On November 10, at 8:05 a.m. a nonlicensed operator (NSO) reported hearing a gas leak on the Northwest corner of the main generator. Through investigation by the NSO and the onsite fire brigade leader, the leak was verified to be hydrogen coming from a small tapped hole on the horizontal face of the generator. At 8:30 a.m., the fire brigade leader reported that the hydrogen concentration near the generator was in excess of flammable limits. Operators and the fire brigade leader took mitigating actions to reduce the leak and protect onsite personnel. At 8:57 a.m., a plug was reinstalled and the hydrogen leak was terminated. At 9:08 a.m., operators declared and exited an Unusual Event (UE). Following the declaration, operators notified state agencies within the 15 minute requirement.

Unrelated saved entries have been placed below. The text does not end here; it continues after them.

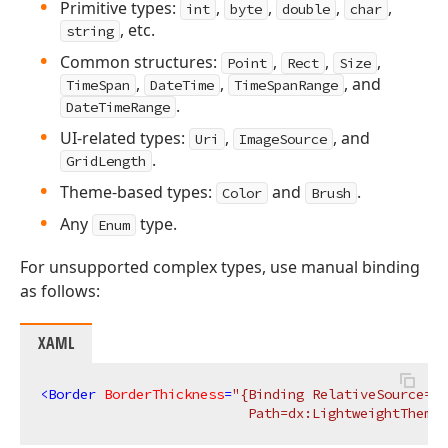
Primitive types:
,
,
,
,
int
byte
double
char
, etc.
string
Common structures:
,
,
,
Point
Rect
Size
,
,
, and
TimeSpan
DateTime
TimeSpanRange
.
DateTimeRange
UI-related types:
,
, and
Uri
ImageSource
.
GridLength
Theme-based types:
and
.
Color
Brush
Any
type.
Enum
For unsupported complex types, use manual binding
as follows:
XAML
<
Border
BorderThickness
=
"{Binding RelativeSource={R
                          Path=dx:LightweightTheme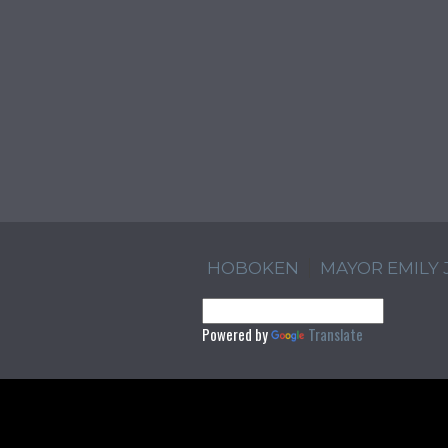
HOBOKEN
MAYOR EMILY
Powered by
Translate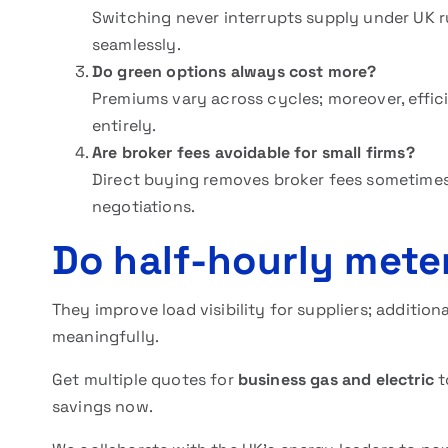
Switching never interrupts supply under UK ru
seamlessly.
Do green options always cost more?
Premiums vary across cycles; moreover, effici
entirely.
Are broker fees avoidable for small firms?
Direct buying removes broker fees sometimes
negotiations.
Do half-hourly mete
They improve load visibility for suppliers; additio
meaningfully.
Get multiple quotes for
business gas and electric
t
savings now.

The SSREP states that a condition will be classified "upon recognition of abnormal station conditions [in excess of emergency action levels]" The inspectors concluded that once operators were aware of the hydrogen levels in excess of flammable limits, the emergency action level for flammable gases was met. The criteria for an Unusual Event was a release of flammable gas from anywhere onsite that may adversely impact normal station operation. Operators declared the UE approximately 38 minutes after conditions for entering an UE were met. The inspectors concluded this did not meet the procedural requirement to classify "upon recognition."

Analysis.

The inspectors determined Seabrooks failure to implement its emergency classification and action level scheme in a timely manner as required by the SSREP was a performance deficiency. Traditional enforcement does not apply because the issue did not have any actual safety consequences or potential for impacting the NRCs regulatory function and was not the result of any willful violation of NRC requirements or Seabrook procedures.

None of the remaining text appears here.